◆ **Exercise description**
Please repeat the line that contains "ویدیو و دانلود از این سایت برای مشتریان شرکت" and every line after it, exactly, through the end of the records.

Saved data entries:

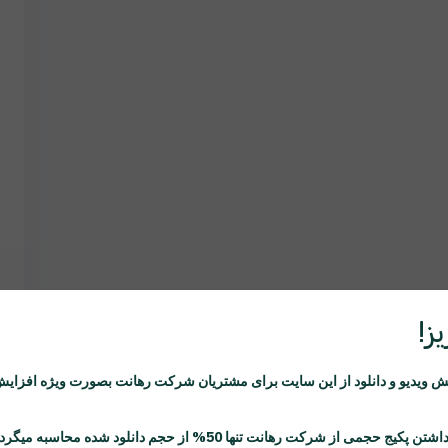
ز!
ویدیو و دانلود از این سایت برای مشتریان شرکت
رهانت
بصورت ویژه افزایش
اشتن پکیج حجمی از شرکت
رهانت
تنها 50% از حجم دانلود شده محاسبه میگردد.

◆ **The answer**
ویدیو و دانلود از این سایت برای مشتریان شرکت
رهانت
بصورت ویژه افزایش
اشتن پکیج حجمی از شرکت
رهانت
تنها 50% از حجم دانلود شده محاسبه میگردد.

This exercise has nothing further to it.